Dataset entries
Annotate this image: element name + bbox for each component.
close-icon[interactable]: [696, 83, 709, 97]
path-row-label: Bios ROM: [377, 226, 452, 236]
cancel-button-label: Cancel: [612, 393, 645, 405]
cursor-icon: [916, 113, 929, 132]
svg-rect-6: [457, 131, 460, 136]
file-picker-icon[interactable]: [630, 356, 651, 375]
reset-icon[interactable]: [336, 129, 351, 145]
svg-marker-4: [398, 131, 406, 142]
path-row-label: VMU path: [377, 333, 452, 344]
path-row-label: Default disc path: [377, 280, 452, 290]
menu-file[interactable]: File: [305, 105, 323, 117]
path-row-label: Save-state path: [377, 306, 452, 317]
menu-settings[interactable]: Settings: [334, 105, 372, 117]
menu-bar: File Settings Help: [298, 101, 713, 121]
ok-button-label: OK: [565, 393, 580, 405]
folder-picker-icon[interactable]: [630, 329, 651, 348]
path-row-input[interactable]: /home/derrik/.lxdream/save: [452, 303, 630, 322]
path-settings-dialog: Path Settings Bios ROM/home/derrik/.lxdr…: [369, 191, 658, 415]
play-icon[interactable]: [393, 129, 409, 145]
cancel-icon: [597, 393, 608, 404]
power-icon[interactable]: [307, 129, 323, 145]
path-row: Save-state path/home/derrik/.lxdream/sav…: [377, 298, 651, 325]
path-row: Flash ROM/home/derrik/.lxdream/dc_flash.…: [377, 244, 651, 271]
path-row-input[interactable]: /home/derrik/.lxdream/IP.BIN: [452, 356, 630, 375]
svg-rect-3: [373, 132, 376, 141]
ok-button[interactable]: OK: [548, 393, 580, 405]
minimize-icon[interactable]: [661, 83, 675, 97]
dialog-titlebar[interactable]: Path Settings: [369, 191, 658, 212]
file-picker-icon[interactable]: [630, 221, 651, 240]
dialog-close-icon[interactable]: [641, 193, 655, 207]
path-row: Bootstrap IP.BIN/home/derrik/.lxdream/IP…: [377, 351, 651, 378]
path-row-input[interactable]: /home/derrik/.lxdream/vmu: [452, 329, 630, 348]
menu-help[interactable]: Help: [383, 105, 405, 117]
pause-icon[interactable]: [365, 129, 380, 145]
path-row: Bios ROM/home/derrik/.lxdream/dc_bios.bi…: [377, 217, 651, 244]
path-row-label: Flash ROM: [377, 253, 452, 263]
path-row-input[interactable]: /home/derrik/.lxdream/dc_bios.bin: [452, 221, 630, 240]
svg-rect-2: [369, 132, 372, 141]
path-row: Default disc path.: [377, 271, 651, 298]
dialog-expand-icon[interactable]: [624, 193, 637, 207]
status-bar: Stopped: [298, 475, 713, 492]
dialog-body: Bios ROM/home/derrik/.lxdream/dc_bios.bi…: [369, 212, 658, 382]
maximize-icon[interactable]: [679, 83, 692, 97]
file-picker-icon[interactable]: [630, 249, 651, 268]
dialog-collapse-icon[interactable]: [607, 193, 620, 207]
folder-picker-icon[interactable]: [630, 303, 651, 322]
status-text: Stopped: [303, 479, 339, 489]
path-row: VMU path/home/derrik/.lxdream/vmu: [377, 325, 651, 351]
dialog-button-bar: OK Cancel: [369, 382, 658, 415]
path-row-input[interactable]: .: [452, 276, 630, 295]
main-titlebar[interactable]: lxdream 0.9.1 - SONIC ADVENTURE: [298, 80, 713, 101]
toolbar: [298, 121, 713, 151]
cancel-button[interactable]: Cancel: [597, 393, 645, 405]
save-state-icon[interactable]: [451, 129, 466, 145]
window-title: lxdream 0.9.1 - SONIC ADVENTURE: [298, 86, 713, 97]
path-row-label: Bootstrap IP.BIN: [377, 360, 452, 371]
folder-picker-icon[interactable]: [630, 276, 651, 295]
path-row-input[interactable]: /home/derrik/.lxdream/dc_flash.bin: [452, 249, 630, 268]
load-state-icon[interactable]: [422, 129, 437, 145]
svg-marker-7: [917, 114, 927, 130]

PROBLEM TO WORK ON
Only an exact transcription of all the records above counts as an answer.

ANSWER TO THIS EXERCISE
Annotate this image: element name + bbox for each component.
close-icon[interactable]: [696, 83, 709, 97]
path-row-label: Bios ROM: [377, 226, 452, 236]
cancel-button-label: Cancel: [612, 393, 645, 405]
cursor-icon: [916, 113, 929, 132]
svg-rect-6: [457, 131, 460, 136]
file-picker-icon[interactable]: [630, 356, 651, 375]
reset-icon[interactable]: [336, 129, 351, 145]
svg-marker-4: [398, 131, 406, 142]
path-row-label: VMU path: [377, 333, 452, 344]
path-row-label: Default disc path: [377, 280, 452, 290]
menu-file[interactable]: File: [305, 105, 323, 117]
path-row-label: Save-state path: [377, 306, 452, 317]
menu-settings[interactable]: Settings: [334, 105, 372, 117]
menu-bar: File Settings Help: [298, 101, 713, 121]
ok-button-label: OK: [565, 393, 580, 405]
folder-picker-icon[interactable]: [630, 329, 651, 348]
path-row-input[interactable]: /home/derrik/.lxdream/save: [452, 303, 630, 322]
path-settings-dialog: Path Settings Bios ROM/home/derrik/.lxdr…: [369, 191, 658, 415]
play-icon[interactable]: [393, 129, 409, 145]
cancel-icon: [597, 393, 608, 404]
power-icon[interactable]: [307, 129, 323, 145]
path-row: Save-state path/home/derrik/.lxdream/sav…: [377, 298, 651, 325]
path-row: Flash ROM/home/derrik/.lxdream/dc_flash.…: [377, 244, 651, 271]
path-row-input[interactable]: /home/derrik/.lxdream/IP.BIN: [452, 356, 630, 375]
svg-rect-3: [373, 132, 376, 141]
ok-button[interactable]: OK: [548, 393, 580, 405]
minimize-icon[interactable]: [661, 83, 675, 97]
dialog-titlebar[interactable]: Path Settings: [369, 191, 658, 212]
file-picker-icon[interactable]: [630, 221, 651, 240]
dialog-close-icon[interactable]: [641, 193, 655, 207]
path-row: Bootstrap IP.BIN/home/derrik/.lxdream/IP…: [377, 351, 651, 378]
path-row-input[interactable]: /home/derrik/.lxdream/vmu: [452, 329, 630, 348]
menu-help[interactable]: Help: [383, 105, 405, 117]
pause-icon[interactable]: [365, 129, 380, 145]
path-row: Bios ROM/home/derrik/.lxdream/dc_bios.bi…: [377, 217, 651, 244]
path-row-label: Flash ROM: [377, 253, 452, 263]
path-row-input[interactable]: /home/derrik/.lxdream/dc_bios.bin: [452, 221, 630, 240]
svg-rect-2: [369, 132, 372, 141]
path-row: Default disc path.: [377, 271, 651, 298]
dialog-expand-icon[interactable]: [624, 193, 637, 207]
status-bar: Stopped: [298, 475, 713, 492]
dialog-body: Bios ROM/home/derrik/.lxdream/dc_bios.bi…: [369, 212, 658, 382]
maximize-icon[interactable]: [679, 83, 692, 97]
file-picker-icon[interactable]: [630, 249, 651, 268]
dialog-collapse-icon[interactable]: [607, 193, 620, 207]
folder-picker-icon[interactable]: [630, 303, 651, 322]
status-text: Stopped: [303, 479, 339, 489]
path-row: VMU path/home/derrik/.lxdream/vmu: [377, 325, 651, 351]
dialog-button-bar: OK Cancel: [369, 382, 658, 415]
path-row-input[interactable]: .: [452, 276, 630, 295]
main-titlebar[interactable]: lxdream 0.9.1 - SONIC ADVENTURE: [298, 80, 713, 101]
toolbar: [298, 121, 713, 151]
cancel-button[interactable]: Cancel: [597, 393, 645, 405]
save-state-icon[interactable]: [451, 129, 466, 145]
window-title: lxdream 0.9.1 - SONIC ADVENTURE: [298, 86, 713, 97]
path-row-label: Bootstrap IP.BIN: [377, 360, 452, 371]
folder-picker-icon[interactable]: [630, 276, 651, 295]
path-row-input[interactable]: /home/derrik/.lxdream/dc_flash.bin: [452, 249, 630, 268]
load-state-icon[interactable]: [422, 129, 437, 145]
svg-marker-7: [917, 114, 927, 130]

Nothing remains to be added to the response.